The AFC Government plans to incentivize businesses to use private equity to support critical new infrastructure investment such as the Linden to Lethem Road and the Deep Water Harbour.  The goal of the AFC is to reignite a virtuous cycle of value-added growth, increased productivity, and accelerated job creation.

The division of labour is clear: if policy makers remove barriers that act as a disincentive to invest, as well as create the conditions in which business can thrive, the private sector will provide the skills and capital to deliver the innovation the country needs.  Areas of opportunity we in the AFC see include: Bring private capital to public works.  Most of our medium term infrastructure works on page 8 of our Action Plan will be farmed out to our local private sector and the international private sector especially companies from the ABC (America, Britain and Canada) and BRICS (Brazil, Russia, India, China and South Africa) countries to take over these projects to seismically transform the infrastructure of the nation, offering them as a compensation for the risks taken, a competitive return on their capital.

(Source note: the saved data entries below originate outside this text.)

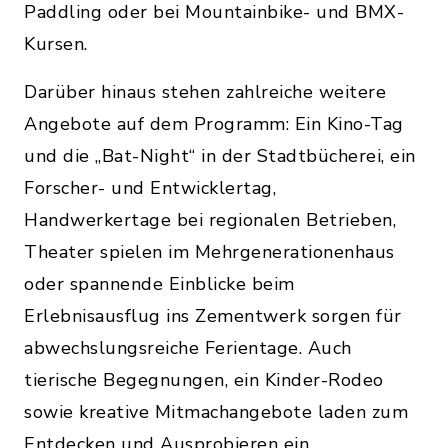
Paddling oder bei Mountainbike- und BMX-
Kursen.
Darüber hinaus stehen zahlreiche weitere
Angebote auf dem Programm: Ein Kino-Tag
und die „Bat-Night“ in der Stadtbücherei, ein
Forscher- und Entwicklertag,
Handwerkertage bei regionalen Betrieben,
Theater spielen im Mehrgenerationenhaus
oder spannende Einblicke beim
Erlebnisausflug ins Zementwerk sorgen für
abwechslungsreiche Ferientage. Auch
tierische Begegnungen, ein Kinder-Rodeo
sowie kreative Mitmachangebote laden zum
Entdecken und Ausprobieren ein.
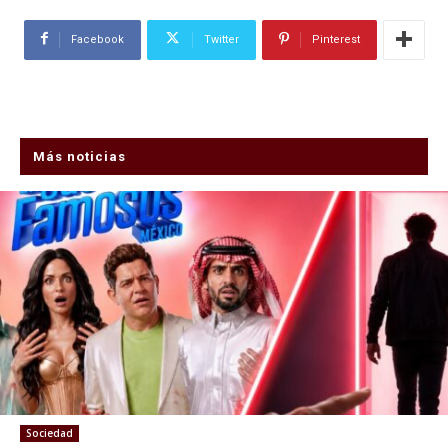
Facebook
Twitter
Pinterest
Más noticias
Sociedad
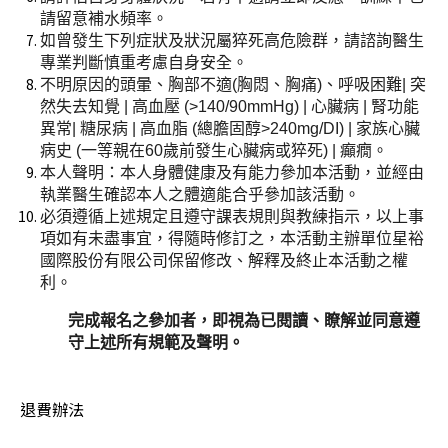
請留意補水頻率。
如曾發生下列症狀及狀況屬猝死高危險群，請諮詢醫生
專業判斷慎重考慮自身安全。
不明原因的頭暈、胸部不適(胸悶、胸痛)、呼吸困難| 突
然失去知覺 | 高血壓 (>140/90mmHg) | 心臟病 | 腎功能
異常| 糖尿病 | 高血脂 (總膽固醇>240mg/DI) | 家族心臟
病史 (一等親在60歲前發生心臟病或猝死) | 癲癇。
本人聲明：本人身體健康及有能力參加本活動，並經由
執業醫生確認本人之體適能合乎參加該活動。
必須遵循上述規定且遵守課表規則與教練指示，以上事
項如有未盡事宜，得隨時修訂之，本活動主辦單位星裕
國際股份有限公司保留修改、解釋及終止本活動之權
利。
完成報名之參加者，即視為已閱讀、瞭解並同意遵
守上述所有規範及聲明。 
退費辦法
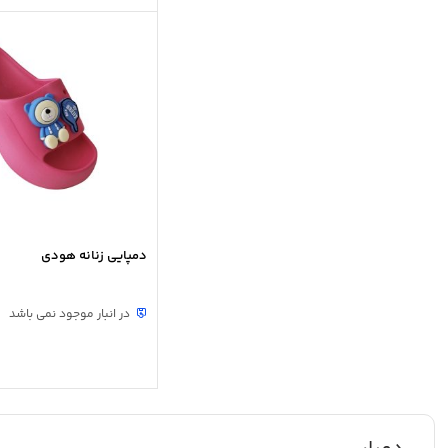
دمپایی زنانه هودی
در انبار موجود نمی باشد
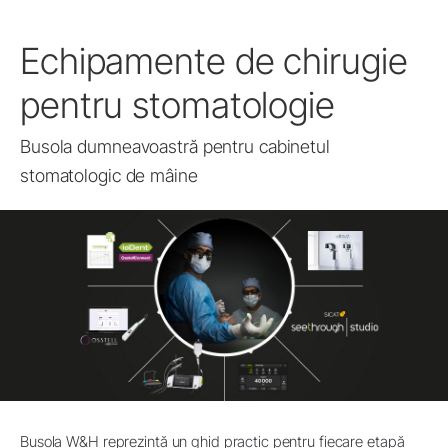
Echipamente de chirugie
pentru stomatologie
Busola dumneavoastră pentru cabinetul
stomatologic de mâine
Busola W&H reprezintă un ghid practic pentru fiecare etapă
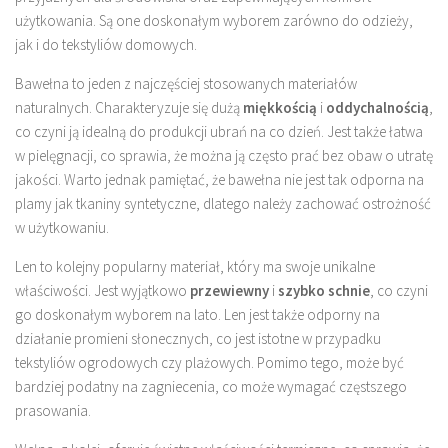
użytkowania. Są one doskonałym wyborem zarówno do odzieży,
jak i do tekstyliów domowych.
Bawełna to jeden z najczęściej stosowanych materiałów
naturalnych. Charakteryzuje się dużą
miękkością
i
oddychalnością
,
co czyni ją idealną do produkcji ubrań na co dzień. Jest także łatwa
w pielęgnacji, co sprawia, że można ją często prać bez obaw o utratę
jakości. Warto jednak pamiętać, że bawełna nie jest tak odporna na
plamy jak tkaniny syntetyczne, dlatego należy zachować ostrożność
w użytkowaniu.
Len to kolejny popularny materiał, który ma swoje unikalne
właściwości. Jest wyjątkowo
przewiewny
i
szybko schnie
, co czyni
go doskonałym wyborem na lato. Len jest także odporny na
działanie promieni słonecznych, co jest istotne w przypadku
tekstyliów ogrodowych czy plażowych. Pomimo tego, może być
bardziej podatny na zagniecenia, co może wymagać częstszego
prasowania.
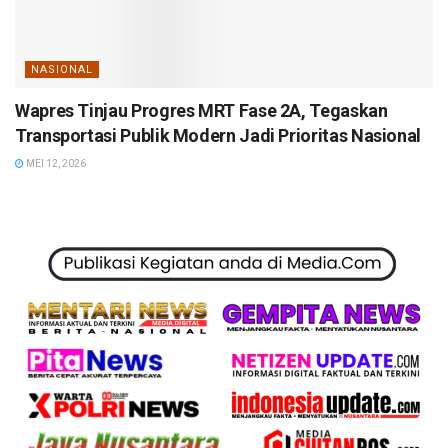
NASIONAL
Wapres Tinjau Progres MRT Fase 2A, Tegaskan
Transportasi Publik Modern Jadi Prioritas Nasional
MEI 12, 2026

Strengthen our IT platform – We shall sell the Government IT fiber optic cable from Brazil to the highest bidder.  This action will empower Digicel, GT&T and any other telecommunication giants to compete on a level playing field to expand IT services using the latest technology.  This strategy will be used to drive performance to facilitate the innovation to meet the global demand for these services that will be provided by Guyanese at a fee.  There is a tremendous amount of jobs to be created and income to be made for the nation from this sector and unfortunately the Jagdeo regime was clueless at the highest levels in tapping this sector fast enough.

This has manifested itself in them shelving the required Telecommuni-cation Reform Laws needed to drive this vision leading to much economic growth.  Well the AFC will unleash that  potential.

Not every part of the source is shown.